** Task instructions **
An exact copy of the data below is needed; please leave out any pictures.

** Supplied data **
┄┄┄┄┄┄

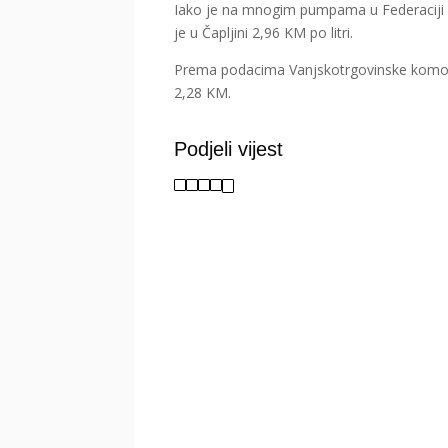
Iako je na mnogim pumpama u Federaciji ci
je u Čapljini 2,96 KM po litri.
Prema podacima Vanjskotrgovinske komore p
2,28 KM.
Podjeli vijest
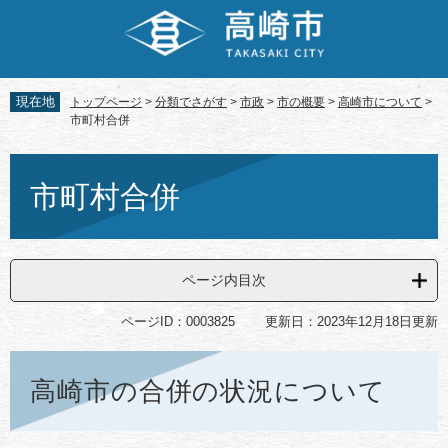
ペ
メ
ー
ニ
ジ
ュ
の
ー
先
を
現在地
トップページ
>
分類でさがす
>
市政
>
市の概要
>
高崎市について
>
頭
飛
市町村合併
で
ば
す。
し
本
て
文
市町村合併
本
文
へ
ページ内目次
ページID：0003825
更新日：2023年12月18日更新
高崎市の合併の状況について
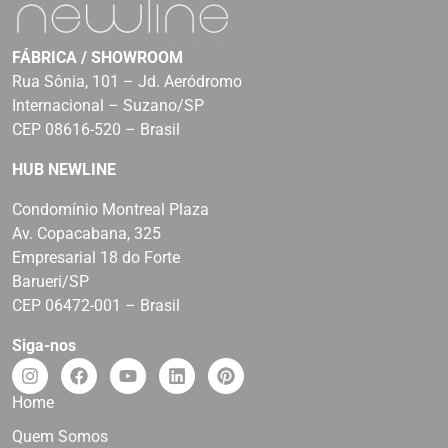
FÁBRICA / SHOWROOM
Rua Sônia, 101 – Jd. Aeródromo
Internacional – Suzano/SP
CEP 08616-520 – Brasil
HUB NEWLINE
Condomínio Montreal Plaza
Av. Copacabana, 325
Empresarial 18 do Forte
Barueri/SP
CEP 06472-001 – Brasil
Siga-nos
Home
Quem Somos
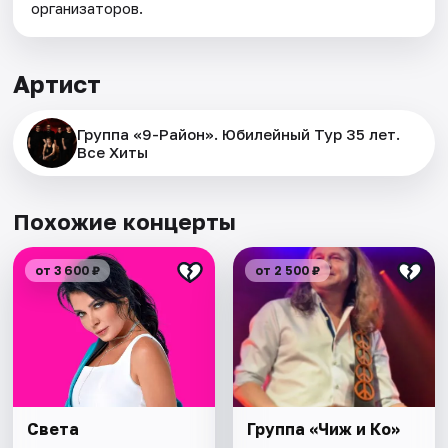
организаторов.
Артист
Группа «9-Район». Юбилейный Тур 35 лет.
Все Хиты
Похожие концерты
от 3 600 ₽
от 2 500 ₽
Света
Группа «Чиж и Ко»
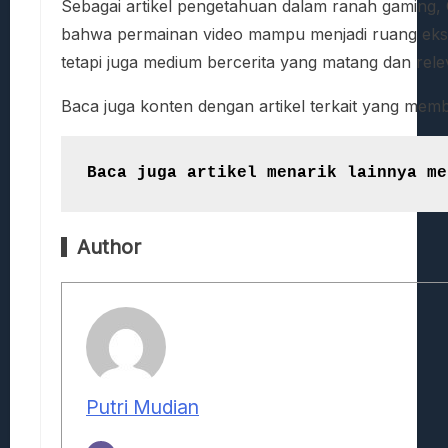
Sebagai artikel pengetahuan dalam ranah gaming, 
bahwa permainan video mampu menjadi ruang eksplo
tetapi juga medium bercerita yang matang dan rele
Baca juga konten dengan artikel terkait yang me
Baca juga artikel menarik lainnya me
Author
Putri Mudian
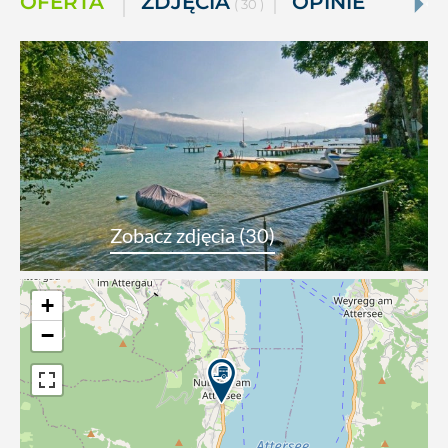
OFERTA
ZDJĘCIA
OPINIE
( 30 )
Zobacz zdjęcia (30)
+
−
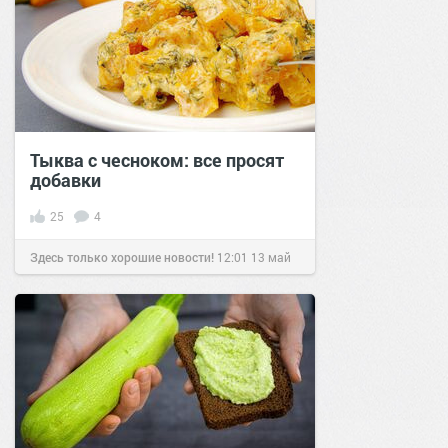
Тыква с чесноком: все просят
добавки
25
4
Здесь только хорошие новости!
12:01
13 май
2020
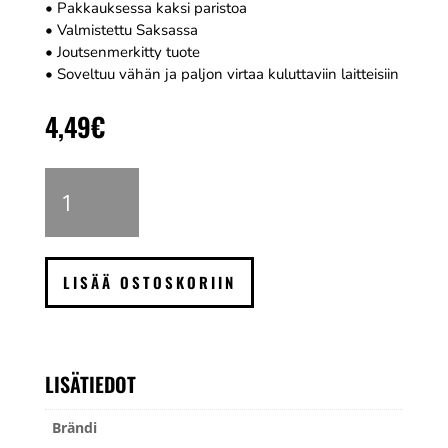
• Pakkauksessa kaksi paristoa
• Valmistettu Saksassa
• Joutsenmerkitty tuote
• Soveltuu vähän ja paljon virtaa kuluttaviin laitteisiin
4,49
€
Varta
Longlife
Power
paristo
C,
LISÄÄ OSTOSKORIIN
2
kpl
määrä
LISÄTIEDOT
Brändi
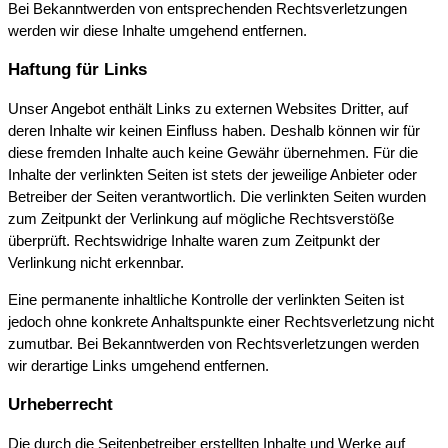
Bei Bekanntwerden von entsprechenden Rechtsverletzungen
werden wir diese Inhalte umgehend entfernen.
Haftung für Links
Unser Angebot enthält Links zu externen Websites Dritter, auf
deren Inhalte wir keinen Einfluss haben. Deshalb können wir für
diese fremden Inhalte auch keine Gewähr übernehmen. Für die
Inhalte der verlinkten Seiten ist stets der jeweilige Anbieter oder
Betreiber der Seiten verantwortlich. Die verlinkten Seiten wurden
zum Zeitpunkt der Verlinkung auf mögliche Rechtsverstöße
überprüft. Rechtswidrige Inhalte waren zum Zeitpunkt der
Verlinkung nicht erkennbar.
Eine permanente inhaltliche Kontrolle der verlinkten Seiten ist
jedoch ohne konkrete Anhaltspunkte einer Rechtsverletzung nicht
zumutbar. Bei Bekanntwerden von Rechtsverletzungen werden
wir derartige Links umgehend entfernen.
Urheberrecht
Die durch die Seitenbetreiber erstellten Inhalte und Werke auf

┄┄┄┄┄┄

** Answer area **
Iako je na mnogim pumpama u Federaciji ci
je u Čapljini 2,96 KM po litri.
Prema podacima Vanjskotrgovinske komore p
2,28 KM.
Podjeli vijest
ペ
メ
ー
ニ
ジ
ュ
の
ー
先
を
現在地
トップページ
>
分類でさがす
>
市政
>
市の概要
>
高崎市について
>
頭
飛
市町村合併
で
ば
す。
し
本
て
文
市町村合併
本
文
へ
ページ内目次
ページID：0003825
更新日：2023年12月18日更新
高崎市の合併の状況について
FÁBRICA / SHOWROOM
Rua Sônia, 101 – Jd. Aeródromo
Internacional – Suzano/SP
CEP 08616-520 – Brasil
HUB NEWLINE
Condomínio Montreal Plaza
Av. Copacabana, 325
Empresarial 18 do Forte
Barueri/SP
CEP 06472-001 – Brasil
Siga-nos
Home
Quem Somos
организаторов.
Артист
Группа «9-Район». Юбилейный Тур 35 лет.
Все Хиты
Похожие концерты
от 3 600 ₽
от 2 500 ₽
Света
Группа «Чиж и Ко»
Sebagai artikel pengetahuan dalam ranah gaming, 
bahwa permainan video mampu menjadi ruang eksplo
tetapi juga medium bercerita yang matang dan rele
Baca juga konten dengan artikel terkait yang me
Baca juga artikel menarik lainnya me
Author
Putri Mudian
OFERTA
ZDJĘCIA
OPINIE
( 30 )
Zobacz zdjęcia (30)
+
−
Тыква с чесноком: все просят
добавки
25
4
Здесь только хорошие новости!
12:01
13 май
2020
• Pakkauksessa kaksi paristoa
• Valmistettu Saksassa
• Joutsenmerkitty tuote
• Soveltuu vähän ja paljon virtaa kuluttaviin laitteisiin
4,49
€
Varta
Longlife
Power
paristo
C,
LISÄÄ OSTOSKORIIN
2
kpl
määrä
LISÄTIEDOT
Brändi
Bei Bekanntwerden von entsprechenden Rechtsverletzungen
werden wir diese Inhalte umgehend entfernen.
Haftung für Links
Unser Angebot enthält Links zu externen Websites Dritter, auf
deren Inhalte wir keinen Einfluss haben. Deshalb können wir für
diese fremden Inhalte auch keine Gewähr übernehmen. Für die
Inhalte der verlinkten Seiten ist stets der jeweilige Anbieter oder
Betreiber der Seiten verantwortlich. Die verlinkten Seiten wurden
zum Zeitpunkt der Verlinkung auf mögliche Rechtsverstöße
überprüft. Rechtswidrige Inhalte waren zum Zeitpunkt der
Verlinkung nicht erkennbar.
Eine permanente inhaltliche Kontrolle der verlinkten Seiten ist
jedoch ohne konkrete Anhaltspunkte einer Rechtsverletzung nicht
zumutbar. Bei Bekanntwerden von Rechtsverletzungen werden
wir derartige Links umgehend entfernen.
Urheberrecht
Die durch die Seitenbetreiber erstellten Inhalte und Werke auf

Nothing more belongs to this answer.